Your job is to return the whole listing unchanged while skipping its images.

[INPUT FOR THIS TASK Boundary: Start]

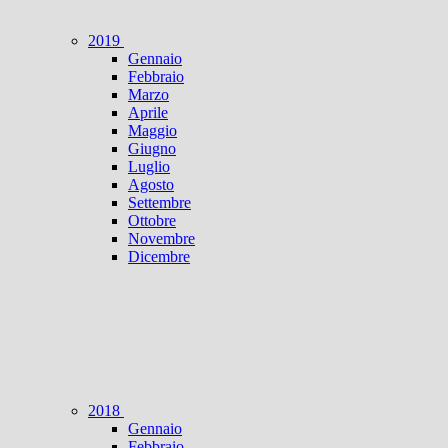
2019
Gennaio
Febbraio
Marzo
Aprile
Maggio
Giugno
Luglio
Agosto
Settembre
Ottobre
Novembre
Dicembre
2018
Gennaio
Febbraio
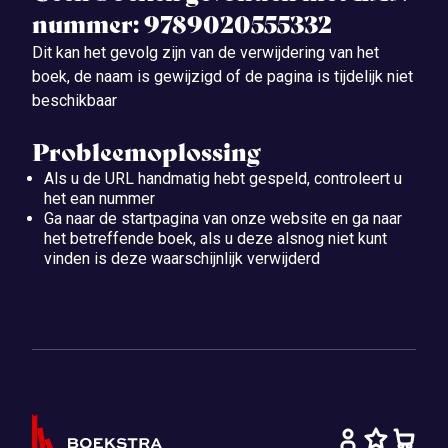
nummer: 9789020555332
Dit kan het gevolg zijn van de verwijdering van het
boek, de naam is gewijzigd of de pagina is tijdelijk niet
beschikbaar
Probleemoplossing
Als u de URL handmatig hebt gespeld, controleert u
het ean nummer
Ga naar de startpagina van onze website en ga naar
het betreffende boek, als u deze alsnog niet kunt
vinden is deze waarschijnlijk verwijderd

[INPUT FOR THIS TASK Boundary: End]

» YOUR SOLUTION:
2019
Gennaio
Febbraio
Marzo
Aprile
Maggio
Giugno
Luglio
Agosto
Settembre
Ottobre
Novembre
Dicembre
2018
Gennaio
Febbraio
nummer: 9789020555332
Dit kan het gevolg zijn van de verwijdering van het
boek, de naam is gewijzigd of de pagina is tijdelijk niet
beschikbaar
Probleemoplossing
Als u de URL handmatig hebt gespeld, controleert u
het ean nummer
Ga naar de startpagina van onze website en ga naar
het betreffende boek, als u deze alsnog niet kunt
vinden is deze waarschijnlijk verwijderd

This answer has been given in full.